**Prompt**
With no images included, output each entry below exactly as it appears.

**Provided entries**

__________

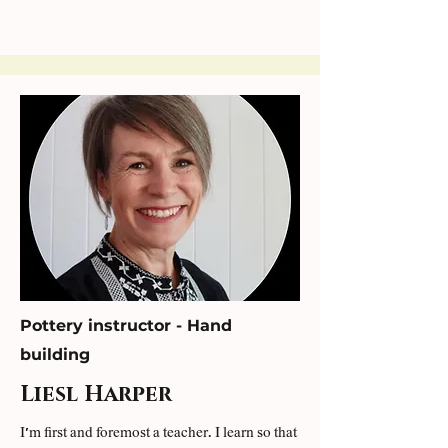
Pottery instructor - Hand
building
Liesl Harper
I’m first and foremost a teacher. I learn so that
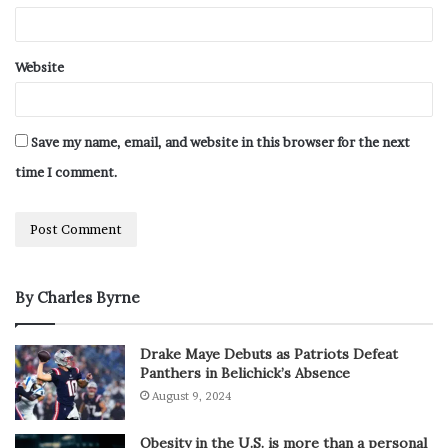
Website
Save my name, email, and website in this browser for the next
time I comment.
By Charles Byrne
Drake Maye Debuts as Patriots Defeat
Panthers in Belichick’s Absence
August 9, 2024
Obesity in the U.S. is more than a personal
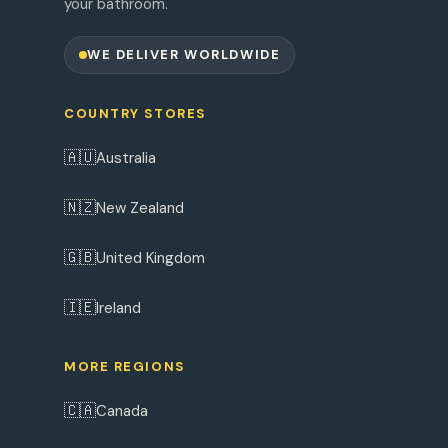
your bathroom.
WE DELIVER WORLDWIDE
COUNTRY STORES
🇦🇺
Australia
🇳🇿
New Zealand
🇬🇧
United Kingdom
🇮🇪
Ireland
MORE REGIONS
🇨🇦
Canada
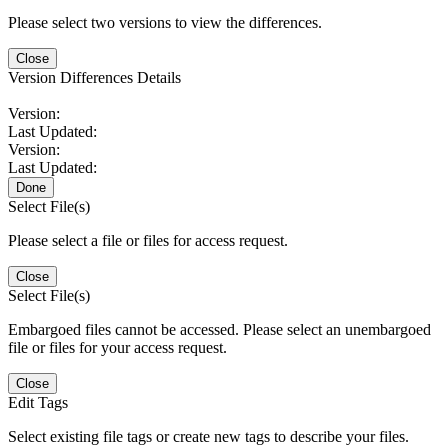
Please select two versions to view the differences.
Close
Version Differences Details
Version:
Last Updated:
Version:
Last Updated:
Done
Select File(s)
Please select a file or files for access request.
Close
Select File(s)
Embargoed files cannot be accessed. Please select an unembargoed
file or files for your access request.
Close
Edit Tags
Select existing file tags or create new tags to describe your files.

__________

**Task output**
Pottery instructor - Hand
building
Liesl Harper
I’m first and foremost a teacher. I learn so that
Website
Save my name, email, and website in this browser for the next
time I comment.
By Charles Byrne
Drake Maye Debuts as Patriots Defeat
Panthers in Belichick’s Absence
August 9, 2024
Obesity in the U.S. is more than a personal
your bathroom.
WE DELIVER WORLDWIDE
COUNTRY STORES
🇦🇺
Australia
🇳🇿
New Zealand
🇬🇧
United Kingdom
🇮🇪
Ireland
MORE REGIONS
🇨🇦
Canada
Please select two versions to view the differences.
Close
Version Differences Details
Version:
Last Updated:
Version:
Last Updated:
Done
Select File(s)
Please select a file or files for access request.
Close
Select File(s)
Embargoed files cannot be accessed. Please select an unembargoed
file or files for your access request.
Close
Edit Tags
Select existing file tags or create new tags to describe your files.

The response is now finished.